Wampum Belts

How would you record an agreement you had with someone and make sure that people in the future understood what that agreement entailed? In modern times we would likely write down the details, perhaps in the form of a contract. The tradition of early First Nations was to make a wampum belt that contained symbols representing the event or covenant. Named for the short, tubular shell beads called “wampum,” these belts are sacred to the Indigenous people, as they are a record of their agreements made with European colonial powers.

Wampum belts were first developed by First Nations Peoples to assist community members and Nations in recalling and recording events. Wampum are carved beads made from white and purple edge clams that are woven or strung in a symbolic design or pattern that represents historic events, government agreements, and as a reminder device for oral tradition used in ceremonies. When given for an event to commemorate an agreement, they acted in much the same way that legally binding contracts did for Settler Nations making wampum the essential medium of all peacemaking. Every act of diplomacy had to be carried out through the giving and receiving of wampum. If a message had to be sent, it would be spoken into belts or strings of wampum, which the messenger would present to the recipient.

Even when people of different nations did not speak the same language, the symbolism of the wampum was understood. For example, Anishinaabe and Haudenosaunee would exchange wampum belts as a peace symbol after a period of war. Similarly, Nations at peace would attach a wampum belt to their canoe when travelling through another Nation’s territory, outlining and reminding them of a specific peace agreement. All who read the wampum would recognize the meaning and allow the visitors safe passage under the wampum covenant.

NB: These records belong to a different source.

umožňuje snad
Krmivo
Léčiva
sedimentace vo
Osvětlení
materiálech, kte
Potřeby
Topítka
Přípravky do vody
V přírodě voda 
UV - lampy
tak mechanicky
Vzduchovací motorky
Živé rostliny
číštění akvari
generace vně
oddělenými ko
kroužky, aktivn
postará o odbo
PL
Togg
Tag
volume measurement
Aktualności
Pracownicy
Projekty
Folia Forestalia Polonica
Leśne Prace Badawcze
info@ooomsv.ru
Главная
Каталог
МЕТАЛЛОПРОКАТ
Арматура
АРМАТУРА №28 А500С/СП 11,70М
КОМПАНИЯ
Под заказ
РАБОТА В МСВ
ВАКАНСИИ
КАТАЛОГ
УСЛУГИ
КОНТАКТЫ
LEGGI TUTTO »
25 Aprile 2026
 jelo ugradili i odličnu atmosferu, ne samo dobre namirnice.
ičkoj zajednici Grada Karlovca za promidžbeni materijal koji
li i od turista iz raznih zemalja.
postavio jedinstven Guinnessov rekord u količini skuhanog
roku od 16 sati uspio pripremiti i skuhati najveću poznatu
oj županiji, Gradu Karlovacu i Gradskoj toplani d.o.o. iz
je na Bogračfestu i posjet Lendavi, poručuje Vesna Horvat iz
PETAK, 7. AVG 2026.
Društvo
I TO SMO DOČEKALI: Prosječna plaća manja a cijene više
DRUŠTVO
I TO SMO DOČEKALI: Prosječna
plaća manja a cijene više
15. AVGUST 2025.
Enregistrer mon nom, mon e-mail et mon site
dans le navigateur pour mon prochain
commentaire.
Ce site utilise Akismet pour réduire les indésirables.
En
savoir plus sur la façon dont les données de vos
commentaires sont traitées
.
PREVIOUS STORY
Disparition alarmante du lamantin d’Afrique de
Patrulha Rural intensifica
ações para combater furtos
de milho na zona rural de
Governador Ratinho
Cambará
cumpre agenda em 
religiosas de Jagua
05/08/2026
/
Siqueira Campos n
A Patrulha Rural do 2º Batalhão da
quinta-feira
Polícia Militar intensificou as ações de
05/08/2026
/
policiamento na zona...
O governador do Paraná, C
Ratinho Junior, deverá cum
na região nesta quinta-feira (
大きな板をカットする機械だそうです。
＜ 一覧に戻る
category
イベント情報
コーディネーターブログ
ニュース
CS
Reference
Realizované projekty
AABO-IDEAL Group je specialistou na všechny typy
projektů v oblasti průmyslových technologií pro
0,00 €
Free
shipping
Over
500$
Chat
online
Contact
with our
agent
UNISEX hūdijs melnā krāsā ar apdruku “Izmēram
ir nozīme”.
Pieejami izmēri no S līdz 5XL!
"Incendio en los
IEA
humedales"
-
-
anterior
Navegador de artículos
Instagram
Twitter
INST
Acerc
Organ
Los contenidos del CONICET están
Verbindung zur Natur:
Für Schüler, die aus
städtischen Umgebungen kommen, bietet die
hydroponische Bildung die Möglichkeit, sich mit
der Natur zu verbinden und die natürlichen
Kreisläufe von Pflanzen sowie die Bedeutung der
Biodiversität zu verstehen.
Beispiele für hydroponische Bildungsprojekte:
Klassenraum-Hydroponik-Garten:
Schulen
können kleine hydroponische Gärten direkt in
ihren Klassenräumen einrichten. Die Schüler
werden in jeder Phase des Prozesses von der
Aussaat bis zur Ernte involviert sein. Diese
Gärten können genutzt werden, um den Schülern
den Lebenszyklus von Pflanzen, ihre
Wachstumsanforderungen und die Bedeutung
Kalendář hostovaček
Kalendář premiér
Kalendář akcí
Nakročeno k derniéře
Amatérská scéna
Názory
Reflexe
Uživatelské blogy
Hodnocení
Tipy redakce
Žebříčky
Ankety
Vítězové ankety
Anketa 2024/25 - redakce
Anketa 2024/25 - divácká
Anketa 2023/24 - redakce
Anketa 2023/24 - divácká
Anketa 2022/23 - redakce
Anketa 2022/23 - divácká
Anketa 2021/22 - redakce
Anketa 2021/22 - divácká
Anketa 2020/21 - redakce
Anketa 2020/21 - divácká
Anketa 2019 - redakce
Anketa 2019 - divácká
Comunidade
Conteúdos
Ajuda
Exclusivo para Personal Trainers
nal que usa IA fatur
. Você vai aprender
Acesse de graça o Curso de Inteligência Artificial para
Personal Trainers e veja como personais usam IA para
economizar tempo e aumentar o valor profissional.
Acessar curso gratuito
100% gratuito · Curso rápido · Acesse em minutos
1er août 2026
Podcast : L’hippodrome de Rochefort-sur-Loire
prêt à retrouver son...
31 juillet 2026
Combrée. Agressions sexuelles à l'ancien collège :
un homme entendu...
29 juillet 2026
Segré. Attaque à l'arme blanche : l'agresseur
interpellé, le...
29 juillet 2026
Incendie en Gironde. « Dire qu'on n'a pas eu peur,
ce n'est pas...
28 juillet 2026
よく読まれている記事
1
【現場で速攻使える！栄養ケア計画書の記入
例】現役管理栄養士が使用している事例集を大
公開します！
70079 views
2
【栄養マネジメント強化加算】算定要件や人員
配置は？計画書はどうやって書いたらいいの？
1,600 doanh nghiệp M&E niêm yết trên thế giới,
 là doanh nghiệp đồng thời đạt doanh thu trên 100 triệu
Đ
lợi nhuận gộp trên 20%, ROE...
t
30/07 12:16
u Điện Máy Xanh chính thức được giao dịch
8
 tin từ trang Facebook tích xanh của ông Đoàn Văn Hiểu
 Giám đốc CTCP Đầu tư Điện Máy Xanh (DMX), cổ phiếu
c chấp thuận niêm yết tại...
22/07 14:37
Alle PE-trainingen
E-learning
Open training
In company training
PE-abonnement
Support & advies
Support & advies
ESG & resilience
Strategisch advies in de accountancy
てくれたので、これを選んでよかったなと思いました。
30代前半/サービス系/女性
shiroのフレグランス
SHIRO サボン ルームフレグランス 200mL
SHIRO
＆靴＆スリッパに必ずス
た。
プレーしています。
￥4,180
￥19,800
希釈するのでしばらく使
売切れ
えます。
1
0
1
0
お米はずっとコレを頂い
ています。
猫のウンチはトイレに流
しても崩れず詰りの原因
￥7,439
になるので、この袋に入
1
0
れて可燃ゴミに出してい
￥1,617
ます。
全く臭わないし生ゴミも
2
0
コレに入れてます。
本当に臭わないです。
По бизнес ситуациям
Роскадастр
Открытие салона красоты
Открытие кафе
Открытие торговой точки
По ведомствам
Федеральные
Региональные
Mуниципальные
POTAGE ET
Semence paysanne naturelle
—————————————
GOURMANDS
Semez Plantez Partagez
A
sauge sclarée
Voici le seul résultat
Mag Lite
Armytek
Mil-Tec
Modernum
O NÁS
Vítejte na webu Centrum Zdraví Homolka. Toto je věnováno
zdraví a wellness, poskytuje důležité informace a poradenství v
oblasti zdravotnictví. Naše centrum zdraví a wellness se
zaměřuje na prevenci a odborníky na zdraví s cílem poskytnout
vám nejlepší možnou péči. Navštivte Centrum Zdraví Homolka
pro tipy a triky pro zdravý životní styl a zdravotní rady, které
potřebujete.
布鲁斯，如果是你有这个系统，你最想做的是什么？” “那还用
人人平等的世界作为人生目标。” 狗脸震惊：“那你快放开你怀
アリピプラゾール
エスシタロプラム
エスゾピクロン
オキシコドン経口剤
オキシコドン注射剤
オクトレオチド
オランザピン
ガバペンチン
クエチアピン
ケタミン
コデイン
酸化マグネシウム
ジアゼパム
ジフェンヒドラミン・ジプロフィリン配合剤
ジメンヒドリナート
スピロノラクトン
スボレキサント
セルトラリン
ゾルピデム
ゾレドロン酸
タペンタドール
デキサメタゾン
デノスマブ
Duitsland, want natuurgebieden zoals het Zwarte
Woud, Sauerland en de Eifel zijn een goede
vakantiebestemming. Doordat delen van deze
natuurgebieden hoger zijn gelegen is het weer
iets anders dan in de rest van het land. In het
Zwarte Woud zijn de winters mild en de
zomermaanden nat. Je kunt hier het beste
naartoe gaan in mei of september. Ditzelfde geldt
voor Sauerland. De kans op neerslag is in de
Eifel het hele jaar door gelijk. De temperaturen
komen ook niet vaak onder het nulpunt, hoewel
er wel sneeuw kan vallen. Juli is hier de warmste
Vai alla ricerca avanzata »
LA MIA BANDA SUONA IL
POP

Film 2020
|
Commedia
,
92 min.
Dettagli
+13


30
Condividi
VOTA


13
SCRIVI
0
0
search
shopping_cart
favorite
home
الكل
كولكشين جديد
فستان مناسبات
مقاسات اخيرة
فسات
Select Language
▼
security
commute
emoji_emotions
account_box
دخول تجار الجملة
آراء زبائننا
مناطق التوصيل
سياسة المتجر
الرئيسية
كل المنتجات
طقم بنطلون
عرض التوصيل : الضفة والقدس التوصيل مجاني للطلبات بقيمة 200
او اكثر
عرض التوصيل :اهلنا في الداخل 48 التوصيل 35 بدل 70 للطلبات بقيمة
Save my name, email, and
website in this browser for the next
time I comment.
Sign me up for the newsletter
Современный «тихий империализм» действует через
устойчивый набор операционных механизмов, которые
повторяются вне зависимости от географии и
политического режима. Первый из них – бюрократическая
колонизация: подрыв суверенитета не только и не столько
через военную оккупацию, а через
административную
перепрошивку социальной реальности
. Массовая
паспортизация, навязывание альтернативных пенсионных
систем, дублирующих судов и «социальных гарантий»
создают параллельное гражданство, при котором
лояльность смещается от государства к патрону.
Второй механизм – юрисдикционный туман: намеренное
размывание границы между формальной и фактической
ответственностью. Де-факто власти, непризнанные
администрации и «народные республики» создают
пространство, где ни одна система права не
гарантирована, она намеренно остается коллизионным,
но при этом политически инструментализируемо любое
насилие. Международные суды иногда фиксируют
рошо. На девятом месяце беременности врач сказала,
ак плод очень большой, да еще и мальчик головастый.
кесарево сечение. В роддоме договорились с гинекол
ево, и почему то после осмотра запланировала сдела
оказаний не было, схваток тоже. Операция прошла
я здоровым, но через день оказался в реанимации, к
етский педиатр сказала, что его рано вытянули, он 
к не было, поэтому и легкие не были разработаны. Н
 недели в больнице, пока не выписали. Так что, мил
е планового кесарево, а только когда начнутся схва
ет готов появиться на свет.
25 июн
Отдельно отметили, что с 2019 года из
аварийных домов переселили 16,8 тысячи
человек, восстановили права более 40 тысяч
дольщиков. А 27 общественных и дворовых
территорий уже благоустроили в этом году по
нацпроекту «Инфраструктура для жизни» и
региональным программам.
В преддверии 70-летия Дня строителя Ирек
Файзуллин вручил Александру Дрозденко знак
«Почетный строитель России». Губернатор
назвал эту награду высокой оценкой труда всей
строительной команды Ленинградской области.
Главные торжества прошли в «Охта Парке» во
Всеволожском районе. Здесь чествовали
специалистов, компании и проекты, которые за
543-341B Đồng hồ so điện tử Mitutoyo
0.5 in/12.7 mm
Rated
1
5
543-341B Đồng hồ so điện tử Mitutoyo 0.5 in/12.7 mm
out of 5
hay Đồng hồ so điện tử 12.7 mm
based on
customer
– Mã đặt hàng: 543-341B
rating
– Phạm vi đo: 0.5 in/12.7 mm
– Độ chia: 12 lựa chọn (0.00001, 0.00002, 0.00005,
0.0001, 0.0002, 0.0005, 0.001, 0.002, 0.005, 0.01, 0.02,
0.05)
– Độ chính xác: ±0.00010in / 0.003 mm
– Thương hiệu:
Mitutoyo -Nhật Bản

Before Confederation some groups of Indigenous people, particularly those in the Eastern Woodlands (including, among others, the Haudenosaunee, Mi’kmaq, Ojibwe and Wendat (Huron) peoples) indicated their agreement to certain treaties by presenting long wampum belts to Crown officials. Some examples include the Hiawatha Belt (the belt of the Haudenosaunee) and the Two Row Wampum Belt (Kaswentha).

Hiawatha belt

The Hiawatha belt is a national belt of the Haudenosaunee Confederacy. The belt is named after Hiawatha, an Onondaga who was the Peacemaker’s helper in spreading the good words of Peace. This belt records when five warring nations; the Seneca, Cayuga, Onondaga, Oneida, and Mohawk, buried their weapons of war to live in peace. Each square represents a nation, and the line connects all the nations in peace. The symbols of the Nations are placed in their traditional geographic order from east to west.

Two Row Wampum belt (Kaswentha)

The Two Row Wampum Belt (Kaswentha) of the Haudenosaunee symbolizes an agreement of mutual respect and peace between the Haudenosaunee and European newcomers (initially the Dutch) to North America. The principles were embodied in the belt’s design: two rows of purple wampum beads on a background of white beads represent a canoe and a European ship. The parallel paths represent the rules governing the behaviour of the Indigenous and European peoples. The Kaswentha stipulates that neither group will force their laws, traditions, customs or language on each other, but will coexist peacefully as each group follows their own path.